Department of Experimental and Clinical Pharmacology, School of Medicine, University of Catania, Catania, Italy.
J Ocul Pharmacol Ther. 2010 Feb;26(1):31-5. doi: 10.1089/jop.2009.0081.
Recent findings generated from our laboratory have demonstrated the involvement of nitric oxide (NO) in morphine-induced reduction of intraocular pressure (IOP). The present study was designed to investigate the possible involvement of carbon monoxide (CO) in morphine-induced reduction of IOP and the role of mu(3) opioid receptors.
New Zealand rabbits were used in this study. They were pretreated with the nitric oxide synthase inhibitor Nomega-nitro-L-arginine methyl ester (L-NAME, 1%, 30 microL), or an inhibitor of heme oxygenase (HO), zinc protoporphyrin-IX (ZnPP-IX; 0.1 mg/kg; i.v.). The same animals were then treated with morphine (100 microg/30 microL) with or without NO or CO donors administration, sodium nitroprusside (SNP) and tricarbonylchloro(glycinato)ruthenium(II) (CORM-3), respectively.
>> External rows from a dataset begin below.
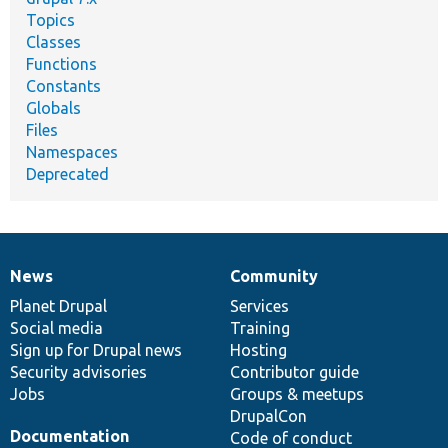
Topics
Classes
Functions
Constants
Globals
Files
Namespaces
Deprecated
News
Community
News
Our
Documentation
Drupal
Governance
items
Planet Drupal
community
code
of
Services
Social media
base
community
Training
Sign up for Drupal news
Hosting
Security advisories
Contributor guide
Jobs
Groups & meetups
DrupalCon
Documentation
Code of conduct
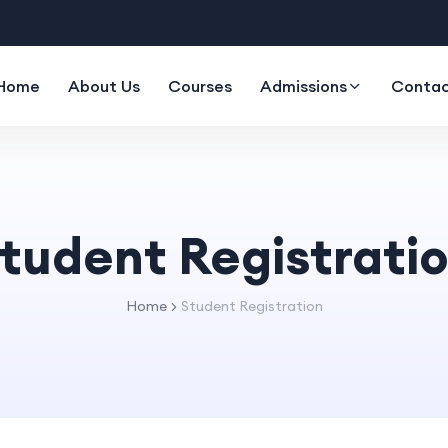
Home
About Us
Courses
Admissions
Contac
tudent Registrati
Home
Student Registration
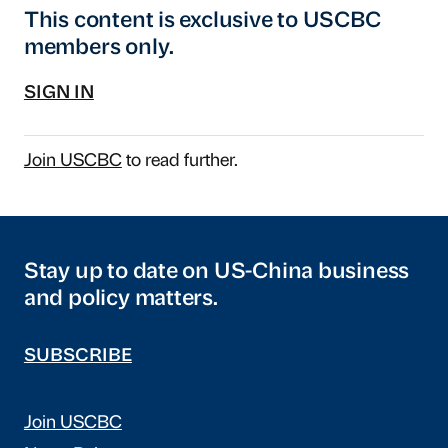
This content is exclusive to USCBC
members only.
SIGN IN
Join USCBC
to read further.
Stay up to date on US-China business
and policy matters.
SUBSCRIBE
Join USCBC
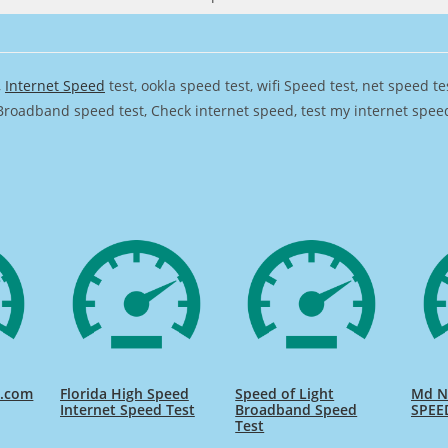
,
Internet Speed
test, ookla speed test, wifi Speed test, net speed t
Broadband speed test, Check internet speed, test my internet speed,
d.com
Florida High Speed
Speed of Light
Md Na
Internet Speed Test
Broadband Speed
SPEE
Test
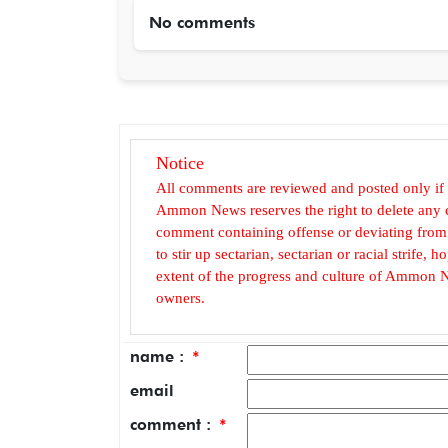
No comments
Notice
All comments are reviewed and posted only if
Ammon News reserves the right to delete any c
comment containing offense or deviating from t
to stir up sectarian, sectarian or racial strife
extent of the progress and culture of Ammon N
owners.
name :
*
email
comment :
*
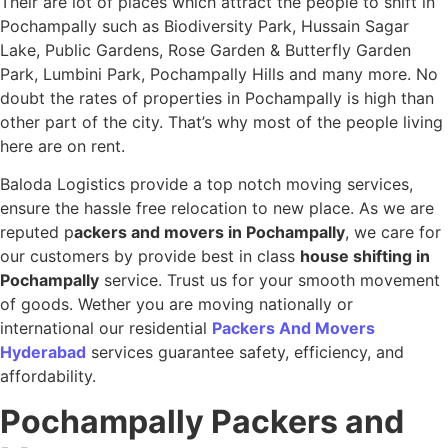
Their are lot of places which attract the people to shift in
Pochampally such as Biodiversity Park, Hussain Sagar
Lake, Public Gardens, Rose Garden & Butterfly Garden
Park, Lumbini Park, Pochampally Hills and many more. No
doubt the rates of properties in Pochampally is high than
other part of the city. That’s why most of the people living
here are on rent.
Baloda Logistics provide a top notch moving services,
ensure the hassle free relocation to new place. As we are
reputed p
ackers and movers in Pochampally
, we care for
our customers by provide best in class
house shifting in
Pochampally
service. Trust us for your smooth movement
of goods. Wether you are moving nationally or
international our residential
Packers And Movers
Hyderabad
services guarantee safety, efficiency, and
affordability.
Pochampally
Packers and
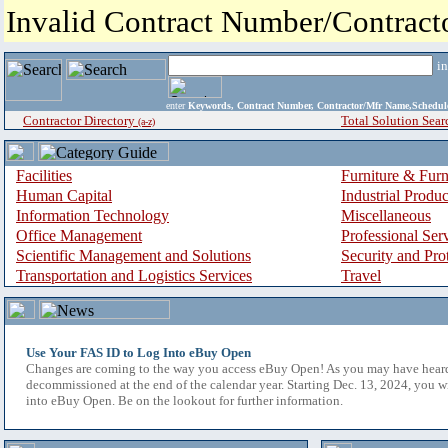
Invalid Contract Number/Contrac
i
enter
Keywords, Contract Number, Contractor/Mfr Name,Sche
Contractor Directory
Total Solution Sear
(a-z)
Facilities
Furniture & Furn
Human Capital
Industrial Produ
Information Technology
Miscellaneous
Office Management
Professional Ser
Scientific Management and Solutions
Security and Pro
Transportation and Logistics Services
Travel
Use Your FAS ID to Log Into eBuy Open
Changes are coming to the way you access eBuy Open! As you may have hear
decommissioned at the end of the calendar year. Starting Dec. 13, 2024, you w
into eBuy Open. Be on the lookout for further information.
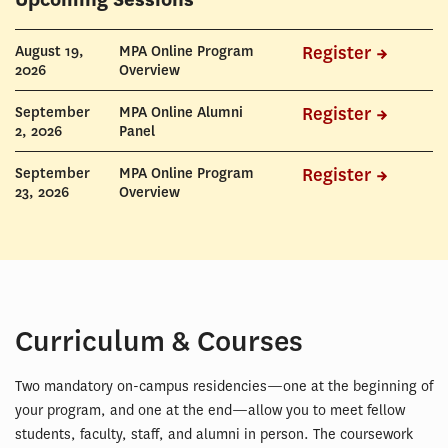
DATE
NAME
REGISTER
August 19,
MPA Online Program
Register
2026
Overview
September
MPA Online Alumni
Register
2, 2026
Panel
September
MPA Online Program
Register
23, 2026
Overview
Curriculum & Courses
Two mandatory on-campus residencies—one at the beginning of
your program, and one at the end—allow you to meet fellow
students, faculty, staff, and alumni in person. The coursework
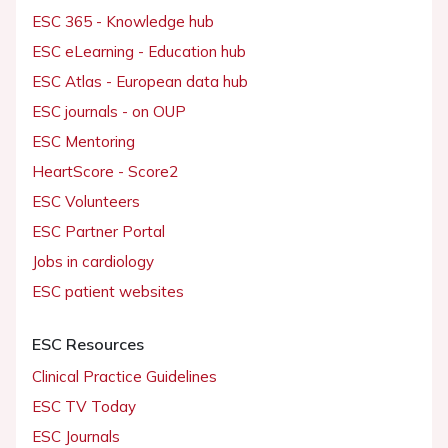
ESC 365 - Knowledge hub
ESC eLearning - Education hub
ESC Atlas - European data hub
ESC journals - on OUP
ESC Mentoring
HeartScore - Score2
ESC Volunteers
ESC Partner Portal
Jobs in cardiology
ESC patient websites
ESC Resources
Clinical Practice Guidelines
ESC TV Today
ESC Journals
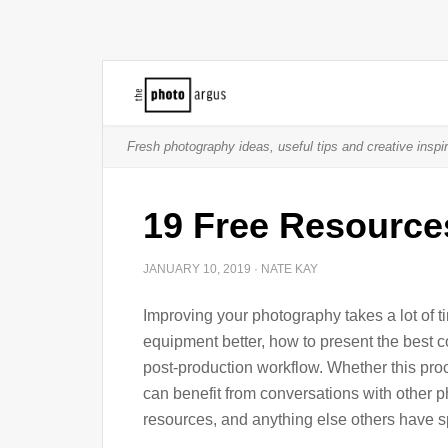
Fresh photography ideas, useful tips and creative inspir
19 Free Resource
JANUARY 10, 2019
·
NATE KAY
Improving your photography takes a lot of t
equipment better, how to present the best c
post-production workflow. Whether this pro
can benefit from conversations with other 
resources, and anything else others have sp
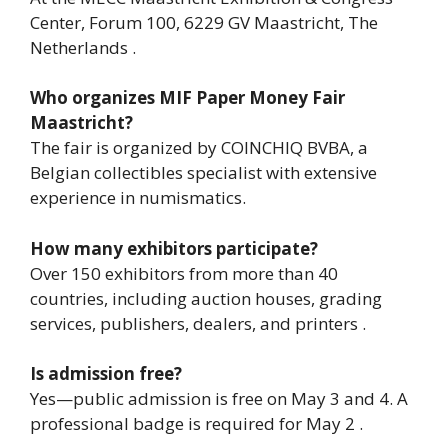
Center, Forum 100, 6229 GV Maastricht, The
Netherlands .
Who organizes MIF Paper Money Fair
Maastricht?
The fair is organized by COINCHIQ BVBA, a
Belgian collectibles specialist with extensive
experience in numismatics.
How many exhibitors participate?
Over 150 exhibitors from more than 40
countries, including auction houses, grading
services, publishers, dealers, and printers .
Is admission free?
Yes—public admission is free on May 3 and 4. A
professional badge is required for May 2 .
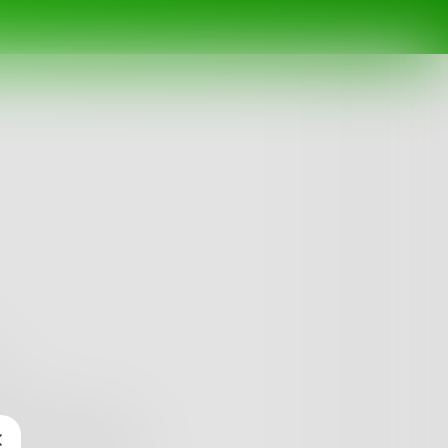
arted bubbling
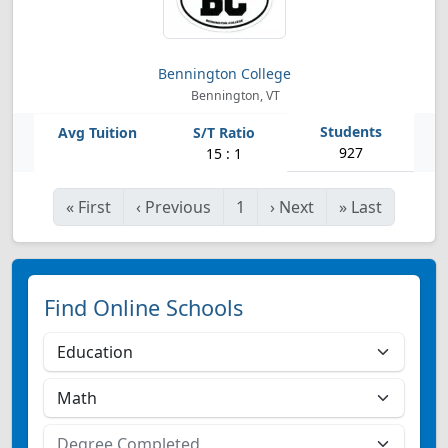
Bennington College
Bennington, VT
927
15 : 1
«
First
‹
Previous
1
›
Next
»
Last
Find Online Schools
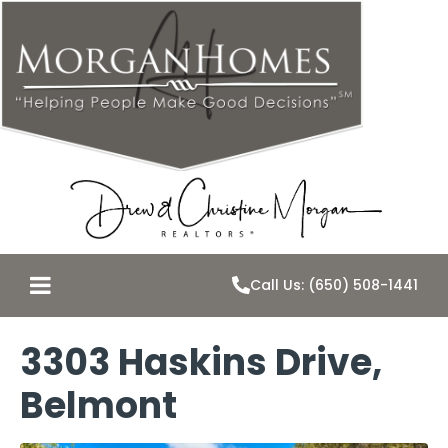
Call Us: (650) 508-1441
3303 Haskins Drive,
Belmont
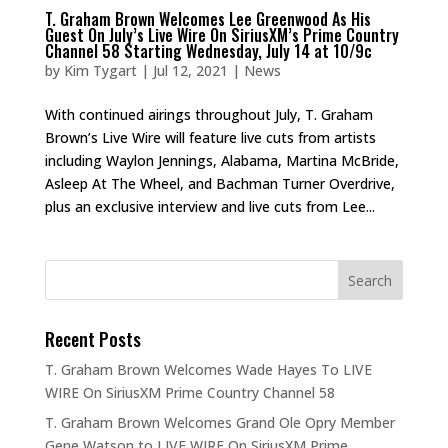
T. Graham Brown Welcomes Lee Greenwood As His
Guest On July’s Live Wire On SiriusXM’s Prime Country
Channel 58 Starting Wednesday, July 14 at 10/9c
by
Kim Tygart
|
Jul 12, 2021
|
News
With continued airings throughout July, T. Graham
Brown’s Live Wire will feature live cuts from artists
including Waylon Jennings, Alabama, Martina McBride,
Asleep At The Wheel, and Bachman Turner Overdrive,
plus an exclusive interview and live cuts from Lee...
Recent Posts
T. Graham Brown Welcomes Wade Hayes To LIVE
WIRE On SiriusXM Prime Country Channel 58
T. Graham Brown Welcomes Grand Ole Opry Member
Gene Watson to LIVE WIRE On SiriusXM Prime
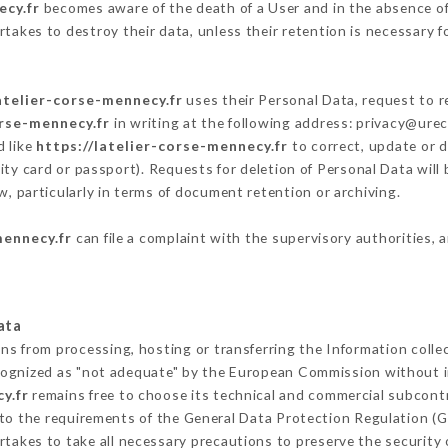
ecy.fr
becomes aware of the death of a User and in the absence of
takes to destroy their data, unless their retention is necessary f
atelier-corse-mennecy.fr
uses their Personal Data, request to r
orse-mennecy.fr
in writing at the following address: privacy@ure
d like
https://latelier-corse-mennecy.fr
to correct, update or d
ity card or passport). Requests for deletion of Personal Data will
w, particularly in terms of document retention or archiving.
mennecy.fr
can file a complaint with the supervisory authorities, 
ata
ins from processing, hosting or transferring the Information coll
cognized as "not adequate" by the European Commission without 
y.fr
remains free to choose its technical and commercial subcont
 to the requirements of the General Data Protection Regulation (
takes to take all necessary precautions to preserve the security o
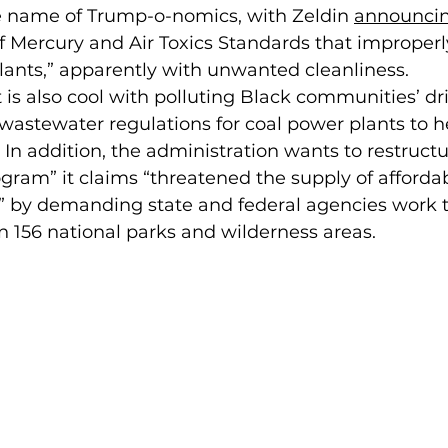
e name of Trump-o-nomics, with Zeldin 
announci
f Mercury and Air Toxics Standards that improperl
lants,” apparently with unwanted cleanliness.  
is also cool with polluting Black communities’ dr
wastewater regulations for coal power plants to h
In addition, the administration wants to restructu
ram” it claims “threatened the supply of affordab
” by demanding state and federal agencies work t
in 156 national parks and wilderness areas. 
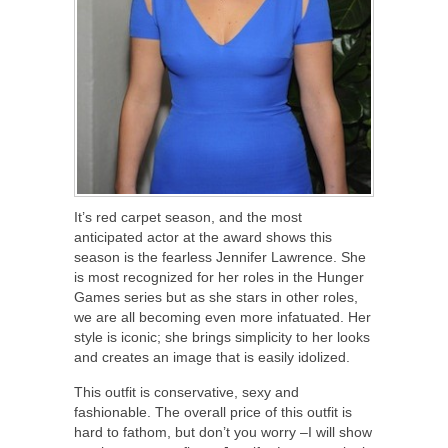
It’s red carpet season, and the most
anticipated actor at the award shows this
season is the fearless Jennifer Lawrence. She
is most recognized for her roles in the Hunger
Games series but as she stars in other roles,
we are all becoming even more infatuated. Her
style is iconic; she brings simplicity to her looks
and creates an image that is easily idolized.
This outfit is conservative, sexy and
fashionable. The overall price of this outfit is
hard to fathom, but don’t you worry –I will show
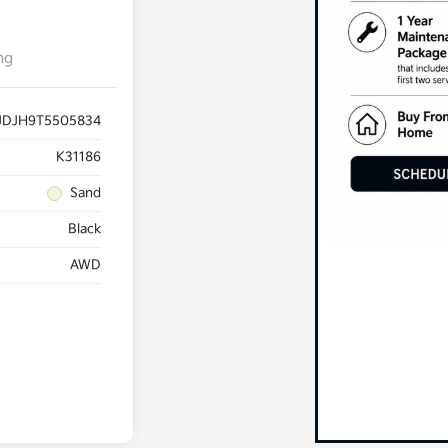
ng
JDJH9T5505834
K31186
Sand
Black
AWD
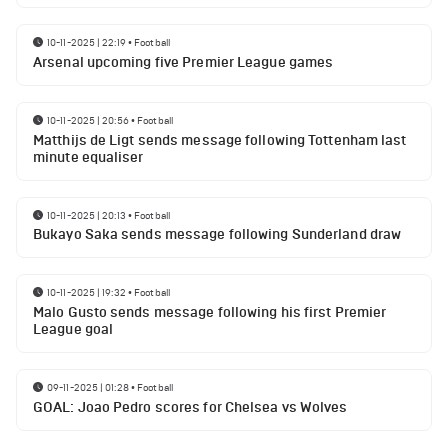
10-11-2025 | 22:19
•
Football
Arsenal upcoming five Premier League games
10-11-2025 | 20:56
•
Football
Matthijs de Ligt sends message following Tottenham last
minute equaliser
10-11-2025 | 20:13
•
Football
Bukayo Saka sends message following Sunderland draw
10-11-2025 | 19:32
•
Football
Malo Gusto sends message following his first Premier
League goal
09-11-2025 | 01:28
•
Football
GOAL: Joao Pedro scores for Chelsea vs Wolves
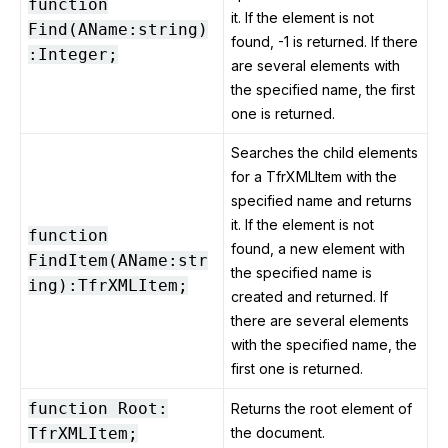
function
it. If the element is not
Find(AName:string)
found, -1 is returned. If there
:Integer;
are several elements with
the specified name, the first
one is returned.
Searches the child elements
for a TfrXMLItem with the
specified name and returns
it. If the element is not
function
found, a new element with
FindItem(AName:str
the specified name is
ing):TfrXMLItem;
created and returned. If
there are several elements
with the specified name, the
first one is returned.
function Root:
Returns the root element of
TfrXMLItem;
the document.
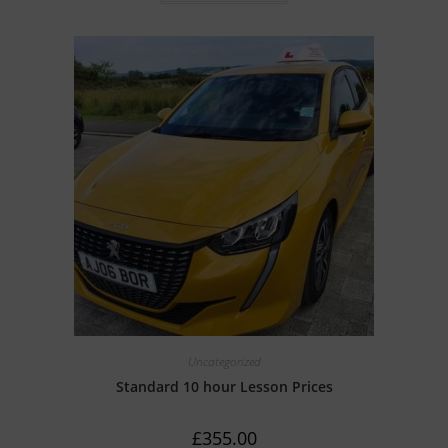
t
e
d
0
o
u
t
o
f
5
Uncategorized
Standard 10 hour Lesson Prices
£
355.00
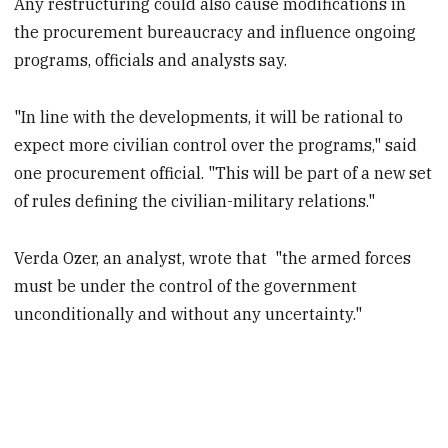
Any restructuring could also cause modifications in
the procurement bureaucracy and influence ongoing
programs, officials and analysts say.
"In line with the developments, it will be rational to
expect more civilian control over the programs," said
one procurement official. "This will be part of a new set
of rules defining the civilian-military relations."
Verda Ozer, an analyst, wrote that "the armed forces
must be under the control of the government
unconditionally and without any uncertainty."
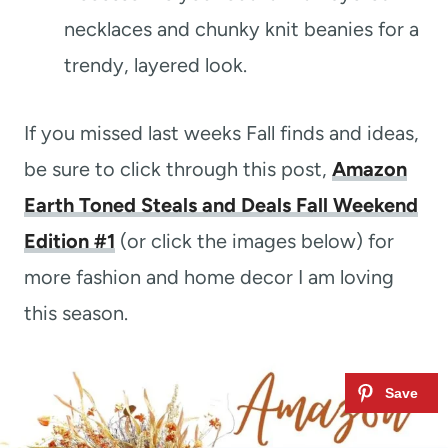
necklaces and chunky knit beanies for a
trendy, layered look.
If you missed last weeks Fall finds and ideas,
be sure to click through this post,
Amazon
Earth Toned Steals and Deals Fall Weekend
Edition #1
(or click the images below) for
more fashion and home decor I am loving
this season.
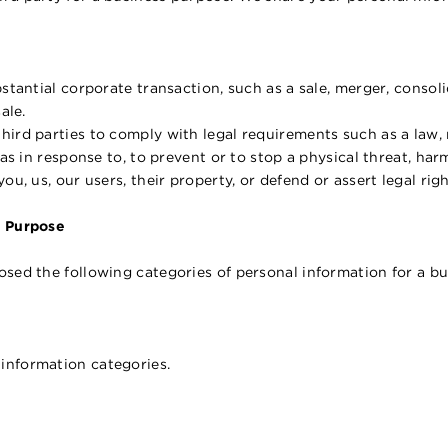
stantial corporate transaction, such as a sale, merger, consolid
ale.
hird parties to comply with legal requirements such as a law,
as in response to, to prevent or to stop a physical threat, harm, t
ou, us, our users, their property, or defend or assert legal righ
s Purpose
osed the following categories of personal information for a b
information categories.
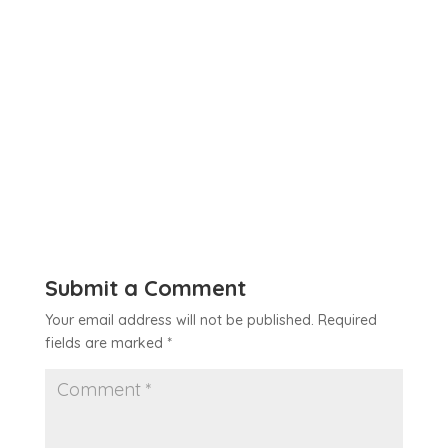
Submit a Comment
Your email address will not be published.
Required
fields are marked
*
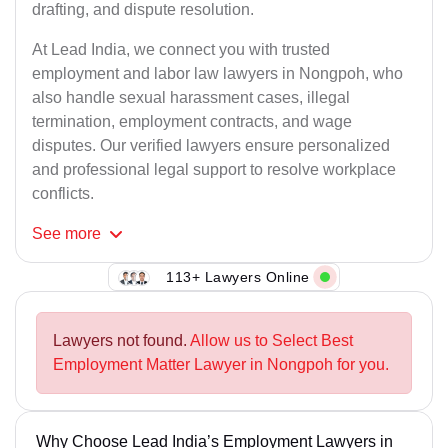
drafting, and dispute resolution.
At Lead India, we connect you with trusted
employment and labor law lawyers in Nongpoh, who
also handle sexual harassment cases, illegal
termination, employment contracts, and wage
disputes. Our verified lawyers ensure personalized
and professional legal support to resolve workplace
conflicts.
See
more
113+ Lawyers Online
Lawyers not found.
Allow us to Select Best
Employment Matter Lawyer in Nongpoh for you.
Why Choose Lead India’s Employment Lawyers in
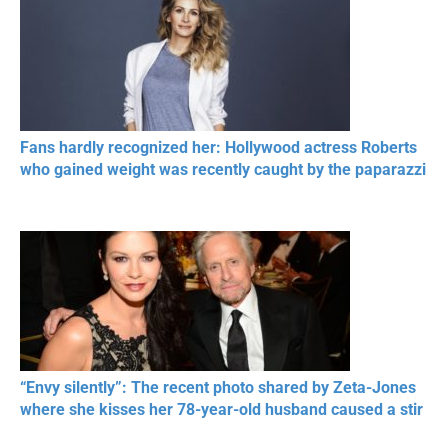
Fans hardly recognized her: Hollywood actress Roberts
who gained weight was recently caught by the paparazzi
“Envy silently”: The recent photo shared by Zeta-Jones
where she kisses her 78-year-old husband caused a stir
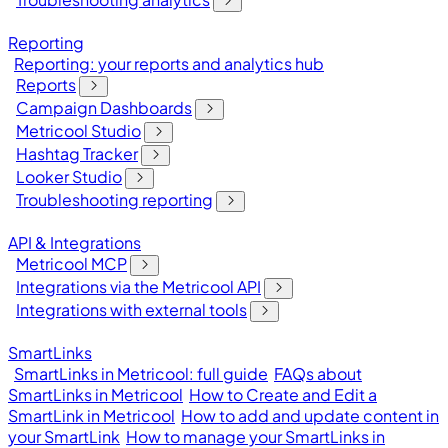
Reporting
Reporting: your reports and analytics hub
Reports
Campaign Dashboards
Metricool Studio
Hashtag Tracker
Looker Studio
Troubleshooting reporting
API & Integrations
Metricool MCP
Integrations via the Metricool API
Integrations with external tools
SmartLinks
SmartLinks in Metricool: full guide
FAQs about
SmartLinks in Metricool
How to Create and Edit a
SmartLink in Metricool
How to add and update content in
your SmartLink
How to manage your SmartLinks in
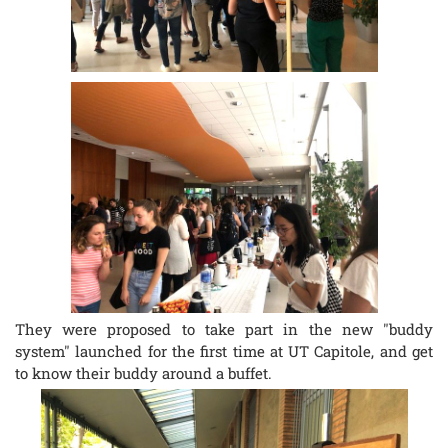
They were proposed to take part in the new "buddy
system" launched for the first time at UT Capitole, and get
to know their buddy around a buffet.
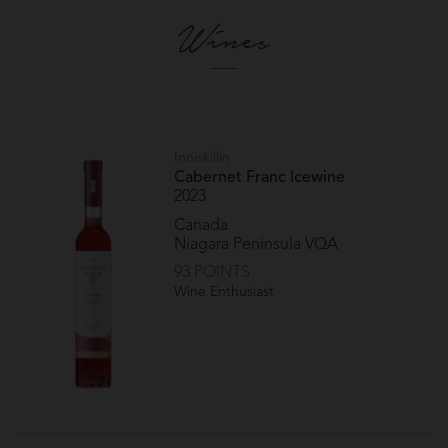
Wines
Inniskillin
Cabernet Franc Icewine
2023
Canada
Niagara Peninsula VQA
93 POINTS
Wine Enthusiast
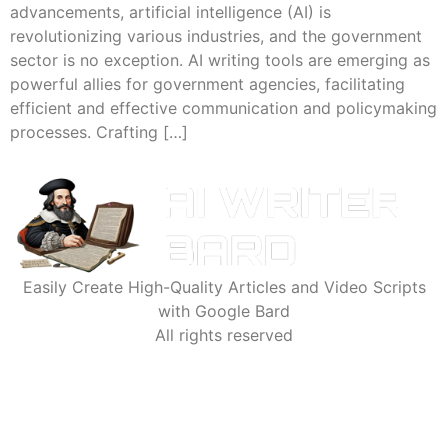
advancements, artificial intelligence (AI) is
revolutionizing various industries, and the government
sector is no exception. AI writing tools are emerging as
powerful allies for government agencies, facilitating
efficient and effective communication and policymaking
processes. Crafting […]
Easily Create High-Quality Articles and Video Scripts
with Google Bard
All rights reserved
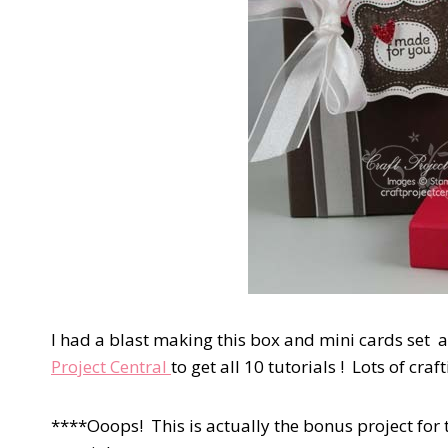
I had a blast making this box and mini cards set 
Project Central
to get all 10 tutorials ! Lots of craf
****Ooops! This is actually the bonus project for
A separate set of animals were pretreated with the nonselective opioid receptor antagonist, naloxone (100 microg/30 microL), or the micro(3) opioid receptor inhibitor, L-glutathione (GSH, 1%, 30 microL), in the presence of SNP or CORM-3 followed by morphine administration. IOP measurements were taken at different times after monolateral instillation of morphine.
Morphine induced a significant decrease in IOP and pretreatment with ZnPP-IX or L-NAME significantly prevented this effect whereas administration of NO or CO donors amplified morphine-induced decrease in IOP. This effect was partially abrogated both by pretreatment with ZnPP-IX or L-NAME, and by pretreatment with naloxone and GSH suggesting that the decrease in IOP relies on exogenous NO and CO liberated from SNP and CORM-3, respectively.
We conclude that the endogenous NO/CO system and micro(3) receptors contribute to morphine-induced ocular hypotension and that the reduction of IOP elicited by morphine can be augmented by exogenous NO and CO.
我们实验室的最新研究结果表明,一氧化氮(NO)参与了吗啡引起的眼压(IOP)降低。本研究旨在探讨一氧化碳(CO)是否参与吗啡引起的IOP 降低,以及μ3 阿片受体的作用。
本研究使用新西兰兔。它们先用一氧化氮合酶抑制剂 Nω-硝基-L-精氨酸甲酯(L-NAME,1%,30μL)或血红素加氧酶抑制剂锌原卟啉-IX(ZnPP-IX;0.1mg/kg;静脉注射)预处理。然后,同一批动物给予吗啡(100μg/30μL),同时给予或不给予一氧化氮或一氧化碳供体,分别为硝普钠(SNP)和三羰基氯(甘氨酸)钌(II)(CORM-3)。另一组动物先用非选择性阿片受体拮抗剂纳洛酮(100μg/30μL)或μ3 阿片受体抑制剂 L-谷胱甘肽(GSH,1%,30μL)预处理,然后给予 SNP 或 CORM-3 后再给予吗啡。在单侧滴注吗啡后不同时间测量眼压。
吗啡引起眼压显著降低,ZnPP-IX 或 L-NAME 预处理显著阻止了这种作用,而给予一氧化氮或一氧化碳供体则放大了吗啡引起的眼压降低。这种作用部分被 ZnPP-IX 或 L-NAME 的预处理以及纳洛酮和 GSH 的预处理所阻断,这表明眼压的降低依赖于 SNP 和 CORM-3 分别释放的外源性一氧化氮和一氧化碳。
我们得出结论,内源性 NO/CO 系统和 μ3 受体参与了吗啡引起的眼压低,吗啡引起的眼压降低可以通过外源性一氧化氮和一氧化碳来增强。